Machine Learning for Emotion Recognition

With the prepared data, we can train machine learning models for emotion classification. Common approaches include:

  1. Traditional ML: SVM, Random Forests, Gradient Boosting
from sklearn.ensemble import RandomForestClassifier

rf_model = RandomForestClassifier(n_estimators=100)
rf_model.fit(X_train, y_train)

predictions = rf_model.predict(X_test)
  1. Deep Learning: CNNs, RNNs, Transformer models
import tensorflow as tf

model = tf.keras.Sequential([
    tf.keras.layers.Dense(64, activation='relu', input_shape=(num_features,)),
    tf.keras.layers.Dense(32, activation='relu'),
    tf.keras.layers.Dense(num_emotions, activation='softmax')
])

model.compile(optimizer='adam', loss='categorical_crossentropy', metrics=['accuracy'])
model.fit(X_train, y_train, epochs=50, batch_size=32, validation_split=0.2)
  1. Transfer Learning: Use pre-trained audio models
import tensorflow_hub as hub

yamnet_model = hub.load('https://tfhub.dev/google/yamnet/1')

def extract_embeddings(file_path):
    y, sr = librosa.load(file_path, sr=16000)
    scores, embeddings, spectrogram = yamnet_model(y)
    return np.mean(embeddings, axis=0)

embeddings = extract_embeddings('speech.wav')

Conclusion

Processing sound files for emotion recognition involves multiple steps, from loading audio data to extracting relevant features and preparing the data for machine learning.

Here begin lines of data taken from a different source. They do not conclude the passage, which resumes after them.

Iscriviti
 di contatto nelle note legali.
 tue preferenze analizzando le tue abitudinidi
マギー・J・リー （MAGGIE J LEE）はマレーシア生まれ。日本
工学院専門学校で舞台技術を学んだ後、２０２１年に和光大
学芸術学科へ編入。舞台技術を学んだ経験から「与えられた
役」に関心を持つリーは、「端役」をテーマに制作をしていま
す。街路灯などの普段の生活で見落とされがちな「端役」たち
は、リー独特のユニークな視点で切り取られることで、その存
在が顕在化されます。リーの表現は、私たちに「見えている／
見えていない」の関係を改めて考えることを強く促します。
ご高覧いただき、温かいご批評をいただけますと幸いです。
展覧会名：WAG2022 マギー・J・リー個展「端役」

While challenges like noise and speaker variability exist, various techniques and tools are available to address these issues. By leveraging libraries like librosa and applying appropriate pre-processing and feature extraction methods, researchers can effectively analyze speech audio for emotional content. As the field advances, multimodal approaches and more sophisticated deep learning models are likely to further improve emotion recognition accuracy.